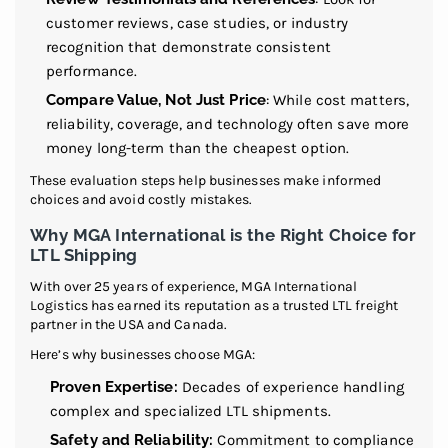
customer reviews, case studies, or industry
recognition that demonstrate consistent
performance.
Compare Value, Not Just Price
: While cost matters,
reliability, coverage, and technology often save more
money long-term than the cheapest option.
These evaluation steps help businesses make informed
choices and avoid costly mistakes.
Why MGA International is the Right Choice for
LTL Shipping
With over 25 years of experience, MGA International
Logistics has earned its reputation as a trusted LTL freight
partner in the USA and Canada.
Here’s why businesses choose MGA:
Proven Expertise:
Decades of experience handling
complex and specialized LTL shipments.
Safety and Reliability:
Commitment to compliance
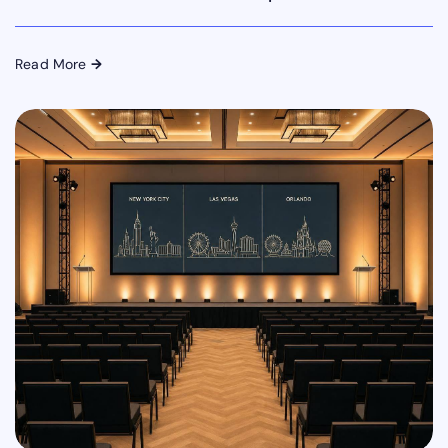
Read More
→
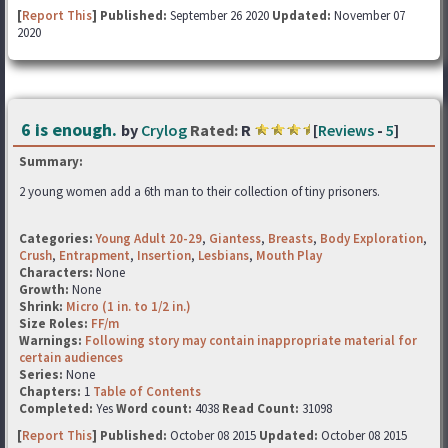
[
Report This
] Published:
September 26 2020
Updated:
November 07
2020
6 is enough.
by
Crylog
Rated:
R
[
Reviews
-
5
]
Summary:
2 young women add a 6th man to their collection of tiny prisoners.
Categories:
Young Adult 20-29
,
Giantess
,
Breasts
,
Body Exploration
,
Crush
,
Entrapment
,
Insertion
,
Lesbians
,
Mouth Play
Characters:
None
Growth:
None
Shrink:
Micro (1 in. to 1/2 in.)
Size Roles:
FF/m
Warnings:
Following story may contain inappropriate material for
certain audiences
Series:
None
Chapters:
1
Table of Contents
Completed:
Yes
Word count:
4038
Read Count:
31098
[
Report This
] Published:
October 08 2015
Updated:
October 08 2015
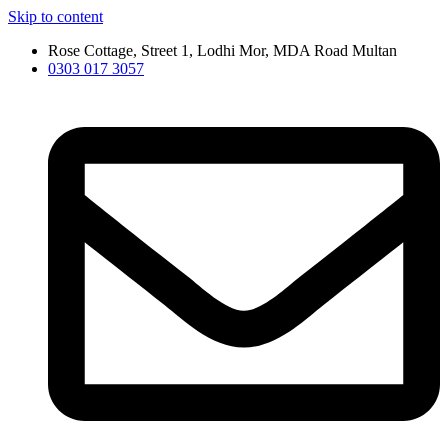
Skip to content
Rose Cottage, Street 1, Lodhi Mor, MDA Road Multan
0303 017 3057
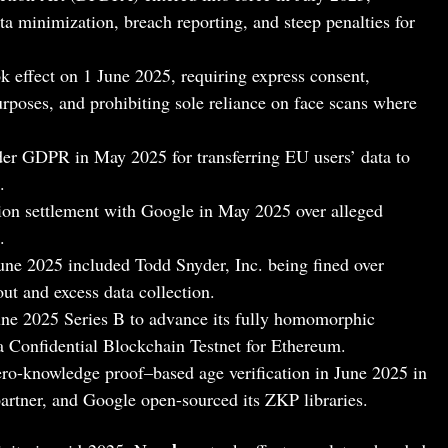
ata minimization, breach reporting, and steep penalties for
ok effect on 1 June 2025, requiring express consent,
purposes, and prohibiting sole reliance on face scans where
er GDPR in May 2025 for transferring EU users’ data to
.
on settlement with Google in May 2025 over alleged
.
ne 2025 included Todd Snyder, Inc. being fined over
ut and excess data collection.
une 2025 Series B to advance its fully homomorphic
a Confidential Blockchain Testnet for Ethereum.
ero-knowledge proof–based age verification in June 2025 in
artner, and Google open-sourced its ZKP libraries.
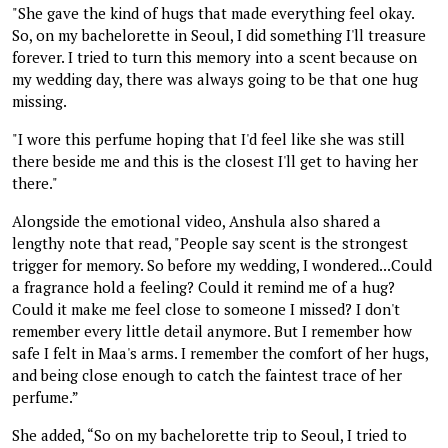
"She gave the kind of hugs that made everything feel okay.
So, on my bachelorette in Seoul, I did something I'll treasure
forever. I tried to turn this memory into a scent because on
my wedding day, there was always going to be that one hug
missing.
"I wore this perfume hoping that I'd feel like she was still
there beside me and this is the closest I'll get to having her
there."
Alongside the emotional video, Anshula also shared a
lengthy note that read, "People say scent is the strongest
trigger for memory. So before my wedding, I wondered...Could
a fragrance hold a feeling? Could it remind me of a hug?
Could it make me feel close to someone I missed? I don't
remember every little detail anymore. But I remember how
safe I felt in Maa's arms. I remember the comfort of her hugs,
and being close enough to catch the faintest trace of her
perfume.”
She added, “So on my bachelorette trip to Seoul, I tried to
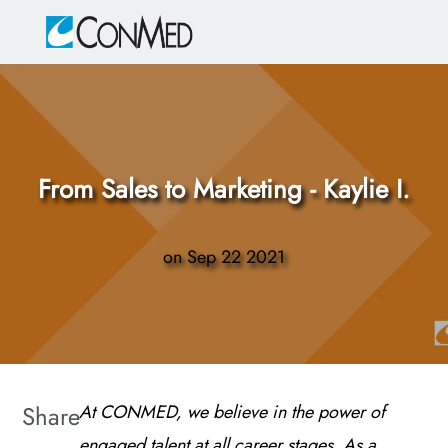
Skip to main content
-
From Sales to Marketing - Kaylie I.
on
Sep 22 2021
Share
At CONMED, we believe in the power of
engaged talent at all career stages. As a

• • • •

▸ Exercise aim:
The reply should hold the lines from the top of the records through the line containing "ok effect on", reproduced exactly, and no pictures.

▸ Result for this exercise:
customer reviews, case studies, or industry
recognition that demonstrate consistent
performance.
Compare Value, Not Just Price
: While cost matters,
reliability, coverage, and technology often save more
money long-term than the cheapest option.
These evaluation steps help businesses make informed
choices and avoid costly mistakes.
Why MGA International is the Right Choice for
LTL Shipping
With over 25 years of experience, MGA International
Logistics has earned its reputation as a trusted LTL freight
partner in the USA and Canada.
Here’s why businesses choose MGA:
Proven Expertise:
Decades of experience handling
complex and specialized LTL shipments.
Safety and Reliability:
Commitment to compliance
Read More
→
[
Report This
] Published:
September 26 2020
Updated:
November 07
2020
6 is enough.
by
Crylog
Rated:
R
[
Reviews
-
5
]
Summary:
2 young women add a 6th man to their collection of tiny prisoners.
Categories:
Young Adult 20-29
,
Giantess
,
Breasts
,
Body Exploration
,
Crush
,
Entrapment
,
Insertion
,
Lesbians
,
Mouth Play
Characters:
None
Growth:
None
Shrink:
Micro (1 in. to 1/2 in.)
Size Roles:
FF/m
Warnings:
Following story may contain inappropriate material for
certain audiences
Series:
None
Chapters:
1
Table of Contents
Completed:
Yes
Word count:
4038
Read Count:
31098
[
Report This
] Published:
October 08 2015
Updated:
October 08 2015
Skip to content
Rose Cottage, Street 1, Lodhi Mor, MDA Road Multan
0303 017 3057
ata minimization, breach reporting, and steep penalties for
ok effect on 1 June 2025, requiring express consent,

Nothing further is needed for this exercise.